» **AIM OF THE EXERCISE**
Go through the lines below and tally those containing the string "Notifications". Respond with the number only.

» **SOURCE INFORMATION**
================================
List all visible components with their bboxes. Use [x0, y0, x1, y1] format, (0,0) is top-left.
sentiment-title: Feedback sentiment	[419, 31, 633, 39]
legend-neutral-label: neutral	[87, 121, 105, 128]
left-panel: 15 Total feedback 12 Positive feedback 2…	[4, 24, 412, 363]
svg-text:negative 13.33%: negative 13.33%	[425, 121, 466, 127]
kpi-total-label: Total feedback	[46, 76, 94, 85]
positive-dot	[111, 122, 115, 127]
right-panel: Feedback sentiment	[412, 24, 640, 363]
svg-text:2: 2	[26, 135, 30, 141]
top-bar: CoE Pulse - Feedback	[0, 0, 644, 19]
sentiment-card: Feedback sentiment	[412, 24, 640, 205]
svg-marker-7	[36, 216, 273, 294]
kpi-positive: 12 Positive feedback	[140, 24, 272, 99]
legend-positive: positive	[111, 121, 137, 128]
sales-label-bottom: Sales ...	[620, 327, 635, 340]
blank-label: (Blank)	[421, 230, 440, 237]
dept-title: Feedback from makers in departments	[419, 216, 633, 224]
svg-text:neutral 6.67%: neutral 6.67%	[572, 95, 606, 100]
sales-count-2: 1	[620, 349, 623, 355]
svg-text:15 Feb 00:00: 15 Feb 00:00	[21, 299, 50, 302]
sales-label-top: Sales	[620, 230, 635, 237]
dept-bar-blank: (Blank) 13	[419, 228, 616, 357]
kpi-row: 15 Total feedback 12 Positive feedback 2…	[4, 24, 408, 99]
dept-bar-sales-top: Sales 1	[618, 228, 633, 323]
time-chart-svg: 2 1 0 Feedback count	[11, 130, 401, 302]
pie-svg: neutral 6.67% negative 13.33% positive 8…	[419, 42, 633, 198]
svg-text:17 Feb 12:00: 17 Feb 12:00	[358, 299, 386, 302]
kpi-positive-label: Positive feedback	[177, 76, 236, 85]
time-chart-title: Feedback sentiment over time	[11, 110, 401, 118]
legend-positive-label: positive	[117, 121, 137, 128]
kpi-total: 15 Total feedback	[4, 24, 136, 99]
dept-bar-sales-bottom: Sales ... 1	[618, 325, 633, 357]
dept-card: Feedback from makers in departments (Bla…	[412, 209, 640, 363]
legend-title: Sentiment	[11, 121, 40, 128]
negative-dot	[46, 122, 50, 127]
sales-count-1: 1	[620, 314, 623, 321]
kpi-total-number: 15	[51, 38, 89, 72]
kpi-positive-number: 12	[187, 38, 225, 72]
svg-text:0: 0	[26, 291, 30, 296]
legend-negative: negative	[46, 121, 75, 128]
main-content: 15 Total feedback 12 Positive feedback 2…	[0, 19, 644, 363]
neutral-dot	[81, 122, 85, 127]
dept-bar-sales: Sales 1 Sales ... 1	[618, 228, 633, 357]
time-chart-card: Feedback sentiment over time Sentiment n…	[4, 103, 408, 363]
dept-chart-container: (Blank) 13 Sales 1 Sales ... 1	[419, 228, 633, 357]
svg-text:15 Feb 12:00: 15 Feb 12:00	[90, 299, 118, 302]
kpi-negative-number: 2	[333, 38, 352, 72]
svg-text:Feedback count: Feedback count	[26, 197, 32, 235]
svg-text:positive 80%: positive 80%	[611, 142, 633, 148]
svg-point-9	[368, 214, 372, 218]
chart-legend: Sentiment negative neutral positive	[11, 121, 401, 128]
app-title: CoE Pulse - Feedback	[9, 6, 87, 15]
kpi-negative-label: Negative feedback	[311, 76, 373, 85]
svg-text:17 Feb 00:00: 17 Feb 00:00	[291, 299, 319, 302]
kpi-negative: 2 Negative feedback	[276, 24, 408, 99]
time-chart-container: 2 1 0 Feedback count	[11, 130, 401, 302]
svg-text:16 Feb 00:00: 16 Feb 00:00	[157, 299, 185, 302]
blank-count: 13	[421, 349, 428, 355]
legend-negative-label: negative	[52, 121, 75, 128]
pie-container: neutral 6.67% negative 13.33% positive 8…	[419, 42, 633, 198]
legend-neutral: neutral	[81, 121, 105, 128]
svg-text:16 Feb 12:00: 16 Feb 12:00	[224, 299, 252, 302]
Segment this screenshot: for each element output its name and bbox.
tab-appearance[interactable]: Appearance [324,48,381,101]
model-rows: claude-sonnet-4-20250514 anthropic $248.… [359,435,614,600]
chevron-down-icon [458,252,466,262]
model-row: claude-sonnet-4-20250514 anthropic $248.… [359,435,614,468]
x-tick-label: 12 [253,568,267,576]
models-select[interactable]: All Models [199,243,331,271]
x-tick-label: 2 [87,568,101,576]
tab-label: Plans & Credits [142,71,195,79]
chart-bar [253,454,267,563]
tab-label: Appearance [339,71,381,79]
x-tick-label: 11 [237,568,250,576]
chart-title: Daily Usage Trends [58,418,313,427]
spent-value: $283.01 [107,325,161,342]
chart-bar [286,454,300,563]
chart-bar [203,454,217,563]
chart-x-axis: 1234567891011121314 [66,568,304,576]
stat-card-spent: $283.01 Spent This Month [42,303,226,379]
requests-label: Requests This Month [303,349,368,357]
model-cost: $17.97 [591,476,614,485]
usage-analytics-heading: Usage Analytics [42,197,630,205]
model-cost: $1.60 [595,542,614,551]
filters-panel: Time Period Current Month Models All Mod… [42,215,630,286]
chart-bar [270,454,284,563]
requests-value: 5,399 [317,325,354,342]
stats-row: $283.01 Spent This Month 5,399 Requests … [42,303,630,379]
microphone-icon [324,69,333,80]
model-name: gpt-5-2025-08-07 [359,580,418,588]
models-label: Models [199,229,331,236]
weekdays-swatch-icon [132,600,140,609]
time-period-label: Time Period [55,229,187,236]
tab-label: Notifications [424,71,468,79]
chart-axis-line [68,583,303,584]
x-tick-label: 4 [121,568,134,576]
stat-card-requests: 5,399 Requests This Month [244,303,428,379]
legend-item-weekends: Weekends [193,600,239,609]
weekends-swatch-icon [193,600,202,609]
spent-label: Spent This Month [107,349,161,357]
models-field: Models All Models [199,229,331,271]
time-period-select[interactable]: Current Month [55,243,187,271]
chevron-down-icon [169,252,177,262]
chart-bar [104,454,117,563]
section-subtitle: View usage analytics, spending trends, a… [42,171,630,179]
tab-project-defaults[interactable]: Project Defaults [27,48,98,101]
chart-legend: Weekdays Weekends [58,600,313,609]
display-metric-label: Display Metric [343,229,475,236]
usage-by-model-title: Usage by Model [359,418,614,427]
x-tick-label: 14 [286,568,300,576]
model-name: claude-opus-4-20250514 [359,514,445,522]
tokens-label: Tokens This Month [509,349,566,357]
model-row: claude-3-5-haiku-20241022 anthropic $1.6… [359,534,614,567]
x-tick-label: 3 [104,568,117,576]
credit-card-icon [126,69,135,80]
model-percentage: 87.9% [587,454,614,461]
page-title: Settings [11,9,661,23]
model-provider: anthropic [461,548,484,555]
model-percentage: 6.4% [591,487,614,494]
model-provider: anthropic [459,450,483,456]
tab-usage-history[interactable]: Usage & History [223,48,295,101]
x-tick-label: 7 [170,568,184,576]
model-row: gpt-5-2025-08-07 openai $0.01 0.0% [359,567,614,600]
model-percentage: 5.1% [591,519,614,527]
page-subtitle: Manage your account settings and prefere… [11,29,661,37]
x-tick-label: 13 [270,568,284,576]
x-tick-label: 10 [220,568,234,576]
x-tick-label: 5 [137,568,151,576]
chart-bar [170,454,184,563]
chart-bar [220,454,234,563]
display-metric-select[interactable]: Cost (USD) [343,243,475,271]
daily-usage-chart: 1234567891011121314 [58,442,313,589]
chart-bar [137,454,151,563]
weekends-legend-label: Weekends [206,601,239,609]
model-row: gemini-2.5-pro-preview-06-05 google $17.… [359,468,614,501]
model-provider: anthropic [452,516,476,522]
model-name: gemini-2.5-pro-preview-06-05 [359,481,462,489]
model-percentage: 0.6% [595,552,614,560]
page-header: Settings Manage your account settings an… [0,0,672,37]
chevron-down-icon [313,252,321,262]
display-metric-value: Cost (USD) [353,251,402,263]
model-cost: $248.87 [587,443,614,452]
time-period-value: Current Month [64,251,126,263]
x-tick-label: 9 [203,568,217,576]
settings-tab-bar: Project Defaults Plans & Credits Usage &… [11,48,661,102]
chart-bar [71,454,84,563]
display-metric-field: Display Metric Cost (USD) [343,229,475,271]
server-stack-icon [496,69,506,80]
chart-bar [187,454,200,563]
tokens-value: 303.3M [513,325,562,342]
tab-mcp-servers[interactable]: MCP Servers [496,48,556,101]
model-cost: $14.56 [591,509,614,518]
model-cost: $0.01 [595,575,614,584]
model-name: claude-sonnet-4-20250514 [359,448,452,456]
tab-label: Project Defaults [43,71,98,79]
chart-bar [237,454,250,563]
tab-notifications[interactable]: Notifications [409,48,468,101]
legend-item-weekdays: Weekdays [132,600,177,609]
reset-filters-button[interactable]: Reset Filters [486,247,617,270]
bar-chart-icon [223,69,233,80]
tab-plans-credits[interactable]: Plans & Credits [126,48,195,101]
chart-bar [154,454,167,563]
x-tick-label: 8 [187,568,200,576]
================================
» **OUTPUT OF THE EXERCISE**
2